■ PROBLEM STATEMENT
Number of lines below with the word "Bimasa": state it and write nothing more.

* * *

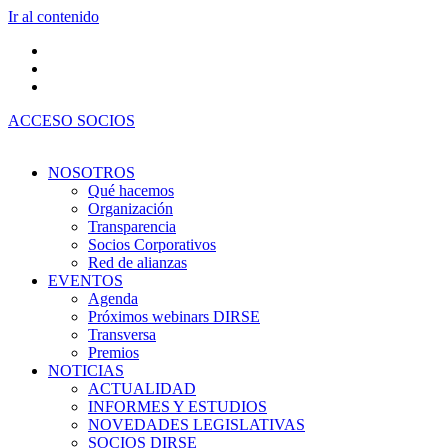
Ir al contenido
ACCESO SOCIOS
NOSOTROS
Qué hacemos
Organización
Transparencia
Socios Corporativos
Red de alianzas
EVENTOS
Agenda
Próximos webinars DIRSE
Transversa
Premios
NOTICIAS
ACTUALIDAD
INFORMES Y ESTUDIOS
NOVEDADES LEGISLATIVAS
SOCIOS DIRSE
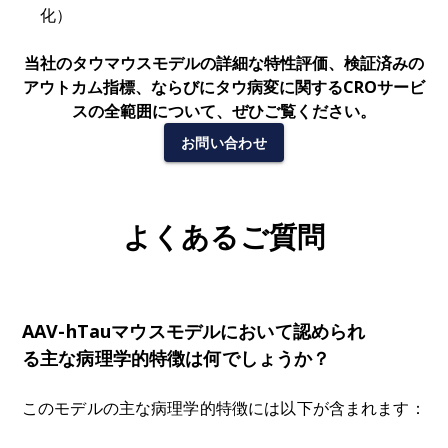
化）
当社のタウマウスモデルの詳細な特性評価、検証済みの
アウトカム指標、ならびにタウ病変に関するCROサービ
スの全範囲について、ぜひご覧ください。
お問い合わせ
よくあるご質問
AAV-hTauマウスモデルにおいて認められ
る主な病理学的特徴は何でしょうか？
このモデルの主な病理学的特徴には以下が含まれます：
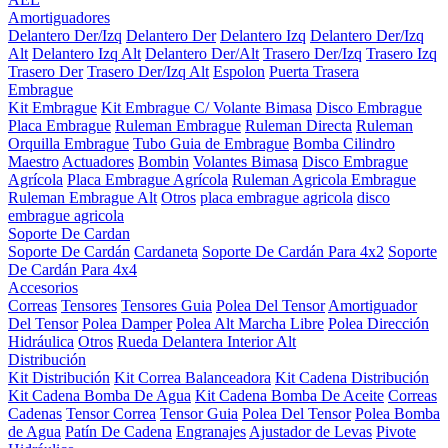
Amortiguadores
Delantero Der/Izq
Delantero Der
Delantero Izq
Delantero Der/Izq
Alt
Delantero Izq Alt
Delantero Der/Alt
Trasero Der/Izq
Trasero Izq
Trasero Der
Trasero Der/Izq Alt
Espolon
Puerta Trasera
Embrague
Kit Embrague
Kit Embrague C/ Volante Bimasa
Disco Embrague
Placa Embrague
Ruleman Embrague
Ruleman Directa
Ruleman
Orquilla Embrague
Tubo Guia de Embrague
Bomba Cilindro
Maestro
Actuadores
Bombin
Volantes Bimasa
Disco Embrague
Agrícola
Placa Embrague Agrícola
Ruleman Agricola Embrague
Ruleman Embrague Alt
Otros
placa embrague agricola
disco
embrague agricola
Soporte De Cardan
Soporte De Cardán
Cardaneta
Soporte De Cardán Para 4x2
Soporte
De Cardán Para 4x4
Accesorios
Correas
Tensores
Tensores Guia
Polea Del Tensor
Amortiguador
Del Tensor
Polea Damper
Polea Alt Marcha Libre
Polea Dirección
Hidráulica
Otros
Rueda Delantera Interior Alt
Distribución
Kit Distribución
Kit Correa Balanceadora
Kit Cadena Distribución
Kit Cadena Bomba De Agua
Kit Cadena Bomba De Aceite
Correas
Cadenas
Tensor Correa
Tensor Guia
Polea Del Tensor
Polea Bomba
de Agua
Patín De Cadena
Engranajes
Ajustador de Levas
Pivote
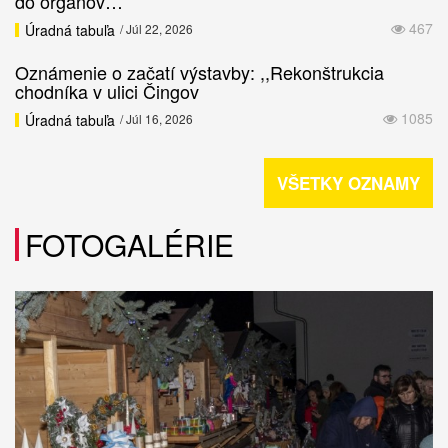
do orgánov…
467
Úradná tabuľa
/ Júl 22, 2026
Oznámenie o začatí výstavby: ,,Rekonštrukcia
chodníka v ulici Čingov
1085
Úradná tabuľa
/ Júl 16, 2026
VŠETKY OZNAMY
FOTOGALÉRIE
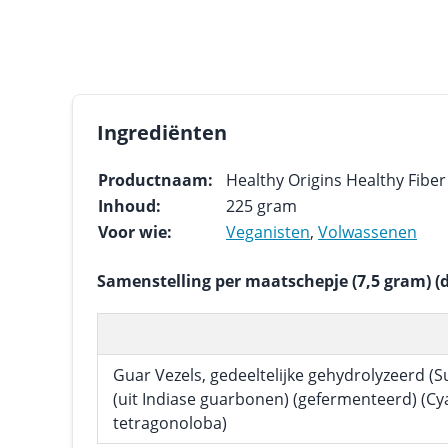
Ingrediënten
Productnaam:
Healthy Origins Healthy Fiber
Inhoud:
225 gram
Voor wie:
Veganisten
,
Volwassenen
Samenstelling per maatschepje (7,5 gram) (
Guar Vezels, gedeeltelijke gehydrolyzeerd (S
(uit Indiase guarbonen) (gefermenteerd) (C
tetragonoloba)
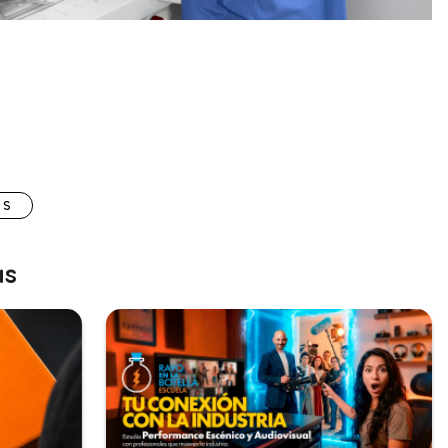
OS
as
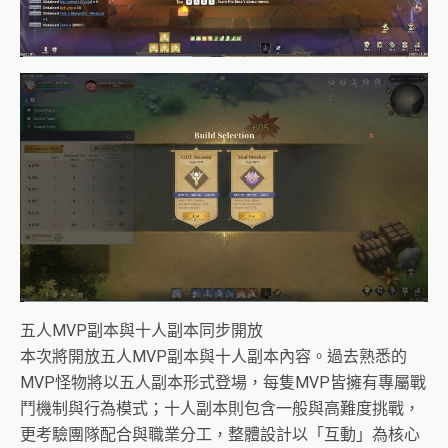
五人MVP副本與十人副本同步開放
本次將開放五人MVP副本與十人副本內容。過去熟悉的
MVP怪物將以五人副本形式登場，每隻MVP皆擁有專屬戰
鬥機制與行為模式；十人副本則包含一般與高難度挑戰，
更考驗團隊配合與職業分工，整體設計以「互動」為核心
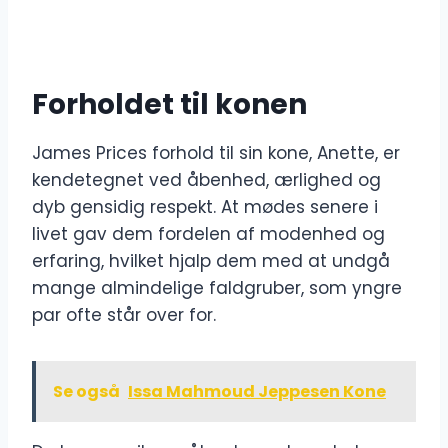
Forholdet til konen
James Prices forhold til sin kone, Anette, er
kendetegnet ved åbenhed, ærlighed og
dyb gensidig respekt. At mødes senere i
livet gav dem fordelen af modenhed og
erfaring, hvilket hjalp dem med at undgå
mange almindelige faldgruber, som yngre
par ofte står over for.
Se også
Issa Mahmoud Jeppesen Kone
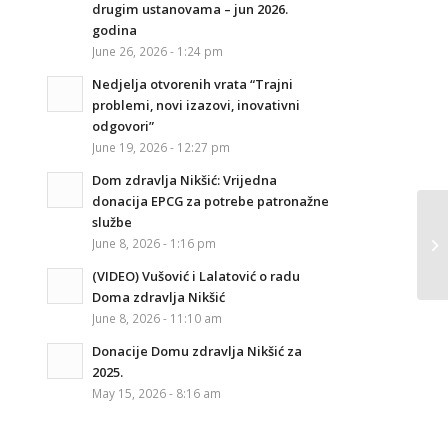
drugim ustanovama – jun 2026.
godina
June 26, 2026 - 1:24 pm
Nedjelja otvorenih vrata “Trajni
problemi, novi izazovi, inovativni
odgovori”
June 19, 2026 - 12:27 pm
Dom zdravlja Nikšić: Vrijedna
donacija EPCG za potrebe patronažne
službe
June 8, 2026 - 1:16 pm
(VIDEO) Vušović i Lalatović o radu
Doma zdravlja Nikšić
June 8, 2026 - 11:10 am
Donacije Domu zdravlja Nikšić za
2025.
May 15, 2026 - 8:16 am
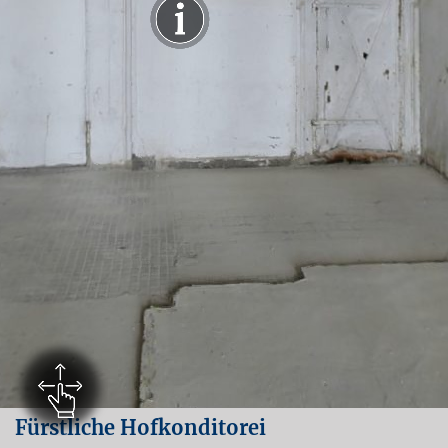
Fürstliche Hofkonditorei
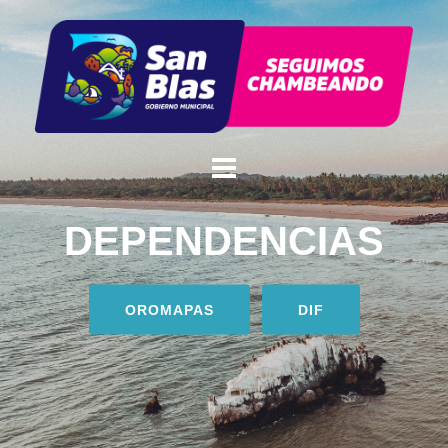
DEPENDENCIAS
OROMAPAS
DIF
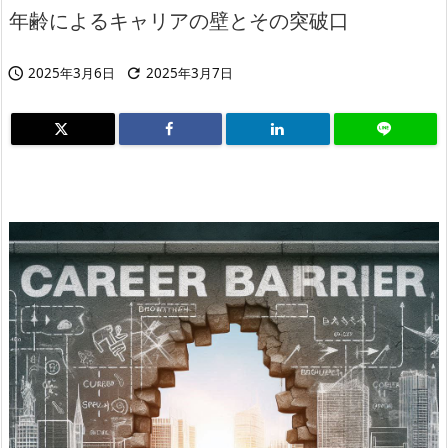
年齢によるキャリアの壁とその突破口
2025年3月6日
2025年3月7日


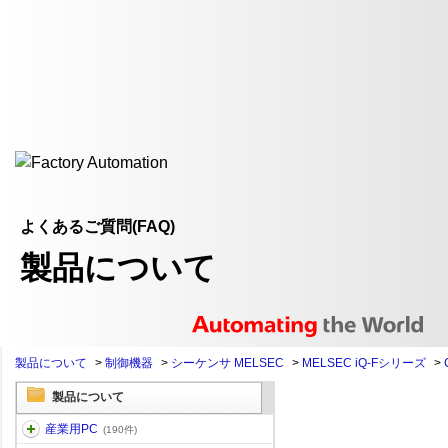
よくあるご質問(FAQ)
製品について
製品について
>
制御機器
>
シーケンサ MELSEC
>
MELSEC iQ-Fシリーズ
>
製品について
産業用PC
(190件)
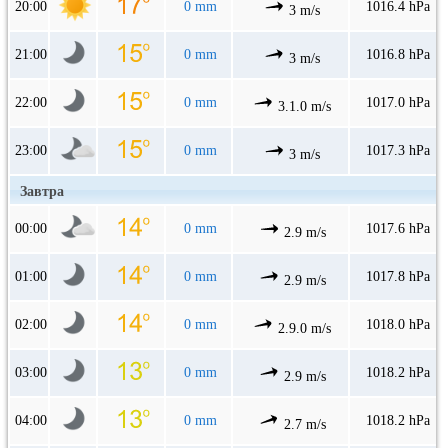
20:00
0 mm
1016.4 hPa
3 m/s
21:00
0 mm
1016.8 hPa
3 m/s
22:00
0 mm
1017.0 hPa
3.1.0 m/s
23:00
0 mm
1017.3 hPa
3 m/s
Завтра
00:00
0 mm
1017.6 hPa
2.9 m/s
01:00
0 mm
1017.8 hPa
2.9 m/s
02:00
0 mm
1018.0 hPa
2.9.0 m/s
03:00
0 mm
1018.2 hPa
2.9 m/s
04:00
0 mm
1018.2 hPa
2.7 m/s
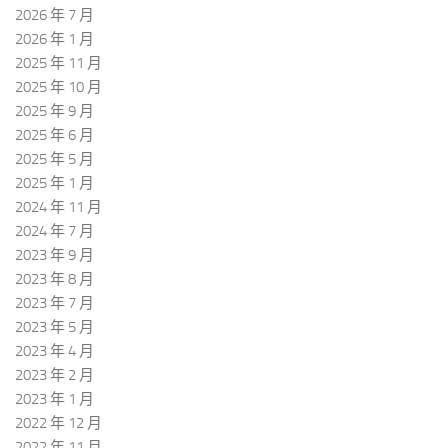
2026 年 7 月
2026 年 1 月
2025 年 11 月
2025 年 10 月
2025 年 9 月
2025 年 6 月
2025 年 5 月
2025 年 1 月
2024 年 11 月
2024 年 7 月
2023 年 9 月
2023 年 8 月
2023 年 7 月
2023 年 5 月
2023 年 4 月
2023 年 2 月
2023 年 1 月
2022 年 12 月
2022 年 11 月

* * *

■ REPLY
2